Ale mi się dłuży. liczyłam, że rodzina nam się powiększy na Boże Narodzenie 2007 a tu już Wielkanoc 2008 za pasem i żadnych wieści jeśli chodzi o dziecko- przerażająca CISZA, mam nadzieję że na Boże Narodzenie 2008 będziemy juz z naszym kolejnym skarbem.
Cud jest najukochańszym dzieckiem wiary
a Dziecko jest chodzącym cudem, jedynym, wyjątkowym i niezastąpionym.
MAMY CÓRECZKĘ!!!
kola2
Posty: 415
Rejestracja: 17 lip 2004 00:00

Post autor: kola2 »

witam, doskonale pamietam TA CISZE , i jedyne co moge podpowiedzieć to ,,dręczenie,, telefoniczne pań z ośrodka. to działa. my tez w zeszłym roku byliśmy przed Swiętami Wielkanocnymi szczególnie wrażliwi na Ten Telefon. u naszych znajomych-Siakowie, właasnie w tym czasie działy sie Wielkie Rzeczy :) dostali TEn TElefon i byli już w innym Swiecie! jak sobie przypomne to aż mi sie sama buzia uśmiecha. a jeśli chodzi o dręczenie to dla mnie to było jak balsam dla duszy, byłam zawsze po takiej rozmowie spokojniejsza.(przez kilka dni, ale to zawsze coś)
pamiętam że pod koniec czekania zapytałam jak mam rozłozyc siły? na miesiace, ? tygodnie? i w końcu usłyszałam że może następnym razem do już pani do nas zadzwoni :) i tak było!!!!
pozdrawiam i życze dobrego rozłożenia cierpliwości :)


syneczek skarbeczek :)
Awatar użytkownika
mika18
Posty: 275
Rejestracja: 16 kwie 2004 00:00

Post autor: mika18 »

Kola, witaj- jak tam Wasza wspaniała rodzinka?
Zgadzam się z Toba, że telefon do ośrodka pomaga/ u mnie też tak jest/ tylko trochę mi głupio dręczyć Panie telefonami ponieważ one i bez tego mają sporo pracy- mówię Ci jak się nie mogę doczekać, zawsze jak wstaję rano to w duchu myślę- "a może to dzis będzie ten WIELKI DZIEŃ" i tak jest za każdym razem.
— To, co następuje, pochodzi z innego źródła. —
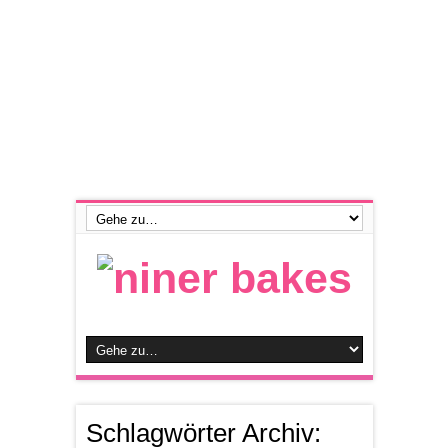
Schlagwörter Archiv:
W pracy nic nie mogę zaplanować, nawet nie wiem czy mogę planować nasze wakacje- tyle niewiadomych i tak straszliwa T Ę S K N O T A.Pozdrawiam, całuski dla dzidziusia :)
Cud jest najukochańszym dzieckiem wiary
a Dziecko jest chodzącym cudem, jedynym, wyjątkowym i niezastąpionym.
MAMY CÓRECZKĘ!!!
Zablokowany

Wróć do „Archiwum - Moja adopcyjna droga”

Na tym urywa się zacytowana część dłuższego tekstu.